Numerous theories about the etiology of specific phobias have been offered. Psychoanalytic theory offered an early explanation, although it is no longer supported.

Many other theories have been proposed, including learning theories, explanations encompassing environmental influences, and theories regarding genetic factors. (Genetic and environmental factors are generally acknowledged to influence behavior, including anxiety disorders in general and specific phobias in particular.) It has also been proposed that a combination of these factors gives rise to specific phobias.

Learning theories

In the classic conditioning theory, it is believed that a previous neutral stimulus is paired with an aversive stimulus that elicits a strong fear or emotional response. Often, adults in the child's life may be unaware of the aversive episode. Some believe this learning may be direct or vicarious, which entails witnessing an event involving another person that elicits fear.

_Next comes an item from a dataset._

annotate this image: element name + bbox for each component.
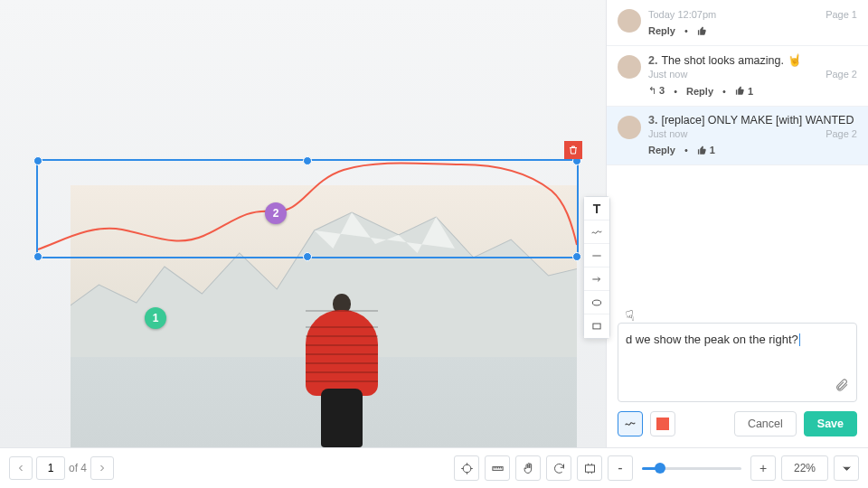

The operant conditioning theory holds that parents may inadvertently reinforce a child’s phobic behavior by providing the child with increased amounts of social attention surrounding the avoidant behavior. In young children, familial influences have been reported to affect comorbidity between specific phobia and separation anxiety and between specific phobia and social phobia. These influences are felt to reflect shared environmental influences more than genetic factors. Learning and modeling, as well as parent-child interactions, have been proposed as possible explanations.

Cognitive models

Because learning theories are not felt to adequately explain the development and persistence of phobias, attention has been focused on the role of cognition. Children with anxiety disorders are more likely to display distorted and maladaptive thoughts, although the extent to which these negative thoughts are causes or consequences of their fears is unclear.

Genetic, familial, and constitutional theories

A familial component of specific phobia is often observed, although the type of specific phobia is usually different.

Genetic factors are felt to contribute to specific phobia. Genetic effects on early onset disorders have been reported to be more substantial than environmental factors.

Increased fears and phobias have been identified in children of parents with major depressive disorder and anxiety, although they have not been found to be associated with parents with major depressive disorder without anxiety.[1]

Avoidance of new foods has been found to be highly heritable in children aged 8-11 years, although less than one fourth of children with this presentation are also believed to be influenced by nonshared environmental factors.[2]

Constitutional factors and individual experiences increase the risk for developing anxiety disorders.

Manifestations of constitutional factors may be apparent in individual differences in responsiveness to environmental events. A sudden, loud sound elicits a range of emotional responses in different children, some of which are the result of biological differences.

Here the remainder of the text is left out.